In February I had an hour long meeting with my personal tutor. She has a reputation of being very horrid but I wasn't exactly aware of this when I talked to her. She said that I had no chance of passing at the end of this year so I had to postpone my studies, or choose 1 or 2 exams to prepare for and leave the rest for September. I should add that all but one of our modules are 100% assessed by June exams, except one coursework based subject. I got 52 on the first cw and waiting for the mark of my second one. She actually managed to convince me briefly but my mum talked me out of it and came over here for support. Then I told her that I had no intention of postponing my studies and that I would take all of my exams in June.

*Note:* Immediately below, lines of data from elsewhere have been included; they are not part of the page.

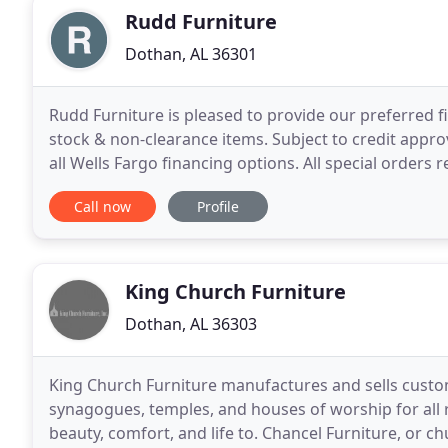
Rudd Furniture
Dothan, AL 36301
Rudd Furniture is pleased to provide our preferred f
stock & non-clearance items. Subject to credit appr
all Wells Fargo financing options. All special order
store for complete details. In 1945, O.W. Rudd
Call now
Profile
King Church Furniture
Dothan, AL 36303
King Church Furniture manufactures and sells custom
synagogues, temples, and houses of worship for all
beauty, comfort, and life to. Chancel Furniture, or c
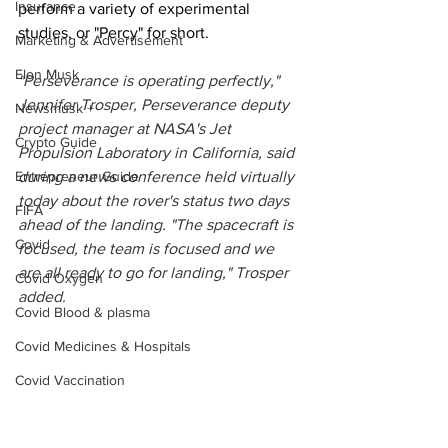
Insurance
perform a variety of experimental 
studies, or "Percy" for short.
Marketing & Advertisement
Elon Musk
"Perseverance is operating perfectly," 
Jennifer Trosper, Perseverance deputy 
Newsmusk +
project manager at NASA's Jet 
Crypto Guide
Propulsion Laboratory in California, said 
Entrepreneur Guide
during a news conference held virtually 
today about the rover's status two days 
FIFA
ahead of the landing. "The spacecraft is 
Covid
focused, the team is focused and we 
are all ready to go for landing," Trosper 
Covid Oxygen
added. 
Covid Blood & plasma
Covid Medicines & Hospitals
Covid Vaccination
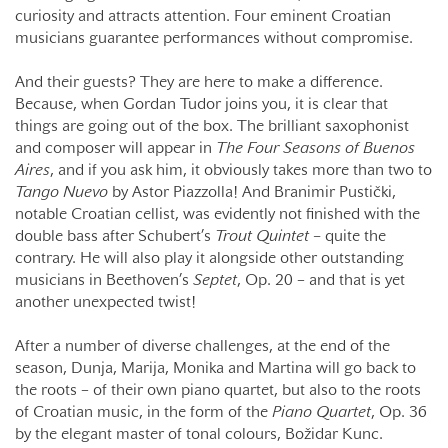
curiosity and attracts attention. Four eminent Croatian
musicians guarantee performances without compromise.
And their guests? They are here to make a difference.
Because, when Gordan Tudor joins you, it is clear that
things are going out of the box. The brilliant saxophonist
and composer will appear in
The Four Seasons of Buenos
Aires
, and if you ask him, it obviously takes more than two to
Tango Nuevo
by Astor Piazzolla! And Branimir Pustički,
notable Croatian cellist, was evidently not finished with the
double bass after Schubert’s
Trout Quintet –
quite the
contrary. He will also play it alongside other outstanding
musicians in Beethoven’s
Septet
, Op. 20 – and that is yet
another unexpected twist!
After a number of diverse challenges, at the end of the
season, Dunja, Marija, Monika and Martina will go back to
the roots – of their own piano quartet, but also to the roots
of Croatian music, in the form of the
Piano Quartet
, Op. 36
by the elegant master of tonal colours, Božidar Kunc.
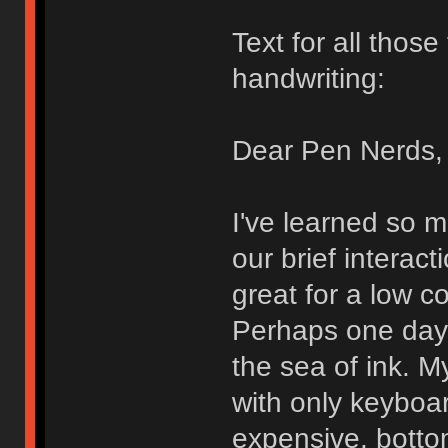
Text for all thos
handwriting:
Dear Pen Nerds,
I've learned so 
our brief interact
great for a low c
Perhaps one day I
the sea of ink. My
with only keyboa
expensive, bott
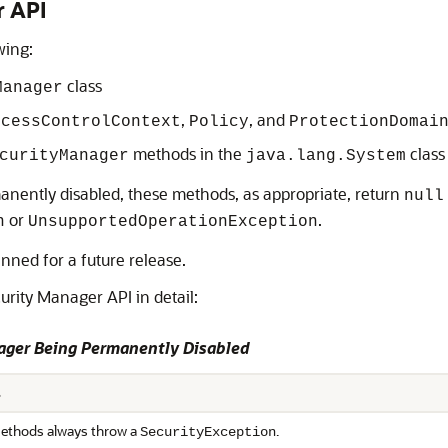
r API
wing:
class
Manager
,
, and
ccessControlContext
Policy
ProtectionDomai
methods in the
class
curityManager
java.lang.System
anently disabled, these methods, as appropriate, return
null
or
.
n
UnsupportedOperationException
nned for a future release.
urity Manager API in detail:
nager Being Permanently Disabled
s
thods always throw a
.
SecurityException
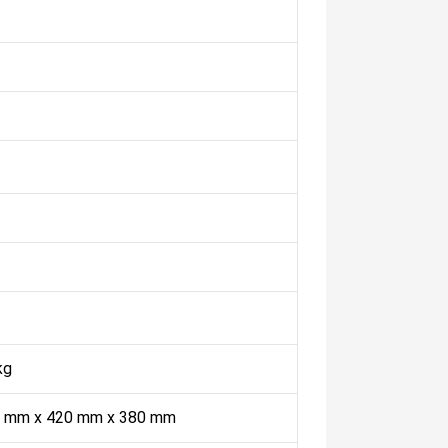
kg
 mm x 420 mm x 380 mm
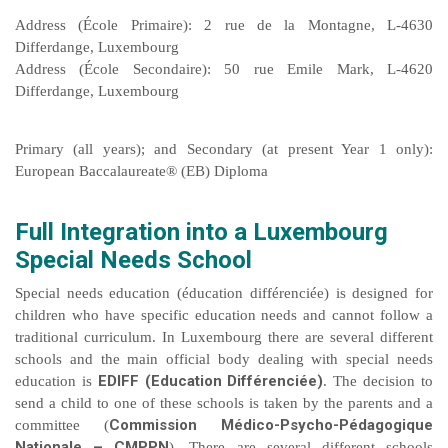
Address (École Primaire): 2 rue de la Montagne, L-4630
Differdange, Luxembourg
Address (École Secondaire): 50 rue Emile Mark, L-4620
Differdange, Luxembourg
Primary (all years); and Secondary (at present Year 1 only):
European Baccalaureate® (EB) Diploma
Full Integration into a Luxembourg
Special Needs School
Special needs education (éducation différenciée) is designed for
children who have specific education needs and cannot follow a
traditional curriculum. In Luxembourg there are several different
schools and the main official body dealing with special needs
EDIFF (Education Différenciée)
education is
. The decision to
send a child to one of these schools is taken by the parents and a
Commission Médico-Psycho-Pédagogique
committee (
Nationale – CMPPN
). There are several different schools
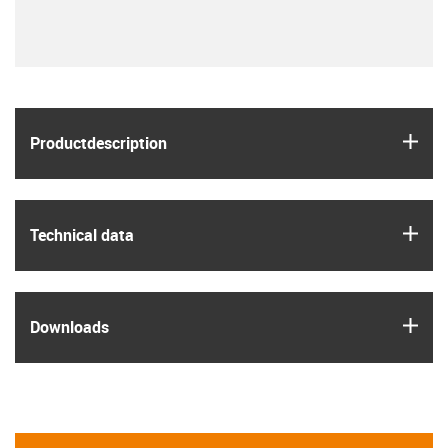
igus
Product­description
igus
Technical data
igus
Downloads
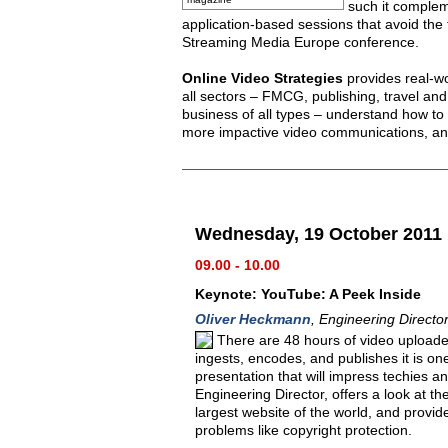
such it complem
application-based sessions that avoid the 
Streaming Media Europe conference.
Online Video Strategies
provides real-wo
all sectors – FMCG, publishing, travel a
business of all types – understand how to
more impactive video communications, an
Wednesday, 19 October 2011
09.00 - 10.00
Keynote: YouTube: A Peek Inside
Oliver Heckmann
, Engineering Direct
There are 48 hours of video uploade
ingests, encodes, and publishes it is on
presentation that will impress techies 
Engineering Director, offers a look at th
largest website of the world, and provi
problems like copyright protection.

She not only insisted that this was a bad strategy, but also implicitly suggested that I was lying all along and I wasn't actually ill.

Two months later I got my life back on track. I applied for a summer school in July which required a letter of good standing from my university (to show that I still attend university, did not plagiarise etc.). I kindly asked my personal tutor to write one for me, but she refused to so because I was stupid enough to tell her that I wasn't attending lectures and been zoning out in tutorials. She said I was a student with poor attendance and that the jury was out on whether I would progress to Year 2. I really regret talking to her in the first place; there are so many students who did not turn up to midsessional exams and the majority never go to lectures either. She is punishing me for being so honest to her.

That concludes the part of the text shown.